Someone has already said it I think but ethics without a way to stand up and say something is wrong is just doing lip service to ethics. Sure our engineers have ethics but we will get some new ones if anyone complains.

All of this is about making money and nothing else. Each quarter make these numbers at all costs. That is what almost all companies are. Amoral beasties that do whatever is needed to make more money.

If they could have killed 300 more people and still kept the planes in the air, the CEO, wallstreet and anyone who held the stock would not have given a single fork.


No Single Points of Failure applies also to organizations.

Boeing's corporate governance failures became life threatening only because FAA certification process failed. Regulatory capture of FAA was the second failure.

Regulatory capture may be responsible for Boeing's recent problems https://www.economist.com/business/2019/03/23/regulatory-cap...

Barbara Hollingsworth: 'Regulatory capture' explains a lot about FAA's failures https://www.washingtonexaminer.com/barbara-hollingsworth-reg...

> What happens to federal employees who ignore safety warnings, cover up incompetent or even criminal behavior, destroy official documents and mislead members of Congress? At the Federal Aviation Administration (FAA), they get promoted.

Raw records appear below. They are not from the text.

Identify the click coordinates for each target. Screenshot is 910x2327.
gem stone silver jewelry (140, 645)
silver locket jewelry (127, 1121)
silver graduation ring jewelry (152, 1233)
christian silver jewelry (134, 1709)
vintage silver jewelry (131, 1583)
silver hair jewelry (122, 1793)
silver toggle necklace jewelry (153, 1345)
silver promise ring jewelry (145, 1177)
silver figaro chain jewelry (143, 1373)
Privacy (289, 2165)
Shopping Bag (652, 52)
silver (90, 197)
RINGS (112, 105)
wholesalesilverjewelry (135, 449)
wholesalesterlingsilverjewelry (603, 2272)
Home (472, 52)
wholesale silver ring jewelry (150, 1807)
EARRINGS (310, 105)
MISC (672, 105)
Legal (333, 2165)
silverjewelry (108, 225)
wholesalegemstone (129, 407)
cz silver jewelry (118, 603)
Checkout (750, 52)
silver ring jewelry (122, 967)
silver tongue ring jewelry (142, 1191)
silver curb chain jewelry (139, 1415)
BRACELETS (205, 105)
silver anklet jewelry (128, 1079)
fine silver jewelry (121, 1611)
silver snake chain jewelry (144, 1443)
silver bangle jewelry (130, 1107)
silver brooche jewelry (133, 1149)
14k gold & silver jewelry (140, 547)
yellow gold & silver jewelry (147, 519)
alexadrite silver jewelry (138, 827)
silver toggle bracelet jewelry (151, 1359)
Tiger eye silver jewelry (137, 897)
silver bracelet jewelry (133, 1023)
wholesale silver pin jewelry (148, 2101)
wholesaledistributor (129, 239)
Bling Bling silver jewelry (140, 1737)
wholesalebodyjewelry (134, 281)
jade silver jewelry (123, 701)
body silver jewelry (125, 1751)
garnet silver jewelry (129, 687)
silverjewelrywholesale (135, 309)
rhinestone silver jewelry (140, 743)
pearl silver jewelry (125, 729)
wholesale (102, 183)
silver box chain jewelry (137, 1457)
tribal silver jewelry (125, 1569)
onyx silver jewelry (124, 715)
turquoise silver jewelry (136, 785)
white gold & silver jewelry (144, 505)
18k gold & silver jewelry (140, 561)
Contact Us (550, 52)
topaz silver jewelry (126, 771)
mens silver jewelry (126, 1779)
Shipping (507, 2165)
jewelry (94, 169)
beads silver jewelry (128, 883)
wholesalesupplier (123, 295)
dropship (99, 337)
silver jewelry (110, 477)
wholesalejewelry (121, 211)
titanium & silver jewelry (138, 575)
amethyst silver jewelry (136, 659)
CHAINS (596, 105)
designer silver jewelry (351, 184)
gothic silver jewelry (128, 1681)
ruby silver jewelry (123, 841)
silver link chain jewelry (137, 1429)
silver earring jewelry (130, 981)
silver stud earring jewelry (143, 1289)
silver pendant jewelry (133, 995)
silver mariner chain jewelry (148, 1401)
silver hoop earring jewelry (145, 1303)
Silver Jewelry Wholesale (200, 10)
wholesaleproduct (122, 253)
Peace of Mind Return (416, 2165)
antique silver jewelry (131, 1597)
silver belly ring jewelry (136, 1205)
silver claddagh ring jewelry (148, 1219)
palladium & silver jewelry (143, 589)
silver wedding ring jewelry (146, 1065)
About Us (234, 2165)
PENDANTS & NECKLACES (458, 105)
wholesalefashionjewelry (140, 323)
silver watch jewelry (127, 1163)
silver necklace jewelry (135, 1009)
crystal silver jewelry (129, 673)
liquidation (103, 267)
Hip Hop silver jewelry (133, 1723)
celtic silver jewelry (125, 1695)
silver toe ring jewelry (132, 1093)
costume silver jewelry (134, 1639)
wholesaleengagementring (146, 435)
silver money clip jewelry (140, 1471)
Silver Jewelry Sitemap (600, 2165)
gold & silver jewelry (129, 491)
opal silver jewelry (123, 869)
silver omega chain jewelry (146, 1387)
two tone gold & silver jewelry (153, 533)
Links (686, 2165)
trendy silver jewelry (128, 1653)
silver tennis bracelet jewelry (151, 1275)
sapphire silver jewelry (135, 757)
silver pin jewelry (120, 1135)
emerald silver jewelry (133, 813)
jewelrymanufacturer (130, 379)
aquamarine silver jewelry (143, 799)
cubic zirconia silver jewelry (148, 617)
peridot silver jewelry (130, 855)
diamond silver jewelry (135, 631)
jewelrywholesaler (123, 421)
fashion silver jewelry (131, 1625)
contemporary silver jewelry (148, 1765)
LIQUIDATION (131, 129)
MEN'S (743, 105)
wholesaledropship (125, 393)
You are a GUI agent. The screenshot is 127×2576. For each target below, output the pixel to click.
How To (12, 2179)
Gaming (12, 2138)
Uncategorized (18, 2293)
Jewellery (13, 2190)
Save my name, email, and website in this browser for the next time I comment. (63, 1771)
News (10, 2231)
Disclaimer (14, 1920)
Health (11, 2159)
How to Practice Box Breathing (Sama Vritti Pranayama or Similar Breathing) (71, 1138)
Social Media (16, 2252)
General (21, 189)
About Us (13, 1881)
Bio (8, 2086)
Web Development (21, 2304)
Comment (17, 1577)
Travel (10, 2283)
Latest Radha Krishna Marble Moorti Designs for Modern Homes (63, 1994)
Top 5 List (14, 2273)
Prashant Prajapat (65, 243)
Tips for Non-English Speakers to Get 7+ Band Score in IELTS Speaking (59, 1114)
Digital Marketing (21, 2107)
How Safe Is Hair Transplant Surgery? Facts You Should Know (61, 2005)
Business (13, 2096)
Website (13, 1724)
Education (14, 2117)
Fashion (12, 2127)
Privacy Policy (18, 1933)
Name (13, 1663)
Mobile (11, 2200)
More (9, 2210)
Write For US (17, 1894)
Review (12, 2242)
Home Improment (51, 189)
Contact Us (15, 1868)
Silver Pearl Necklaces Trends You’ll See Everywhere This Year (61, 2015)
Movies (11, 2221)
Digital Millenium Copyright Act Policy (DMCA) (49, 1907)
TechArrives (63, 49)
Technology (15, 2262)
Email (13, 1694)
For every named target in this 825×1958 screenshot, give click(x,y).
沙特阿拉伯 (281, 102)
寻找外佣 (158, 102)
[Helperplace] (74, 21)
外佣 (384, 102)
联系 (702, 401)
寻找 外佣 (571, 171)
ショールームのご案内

> That's the take-away from last week's National Whistleblowers Assembly on Capitol Hill, sponsored by the Government Accountability Project (GAP) and featuring famous NYPD whistleblower Frank Serpico and former FBI agent Coleen Rowley.


Site availability has been intermittent. In case it's having trouble:

https://web.archive.org/web/20190509220235/https://blog.apao...


The article specifically calls out the engineer former CEO. IIRC he was the only engineer in Boeing's C-suite and board.

His egregious behavior doesn't get emphasized enough. It's beyond horrible. To back up what was said in the article, here is something from Reuters on the day after the 2nd crash:

“We are confident in the safety of the 737 MAX and in the work of the men and women who design and build it,” Boeing Chief Executive Officer Dennis Muilenburg told employees in an email seen by Reuters. “Since its certification and entry into service, the MAX family has completed hundreds of thousands of flights safely.” https://www.reuters.com/article/ethiopia-airplane-boeing-ceo...

That asshat CEO made those comments the day after the second crash, after 346 people were dead.


Someone, somewhere, said "let's butcher the design of the 737 and try and patch it up with software".

That person should be in jail.


someone like Pat Shanahan, former defense secretary.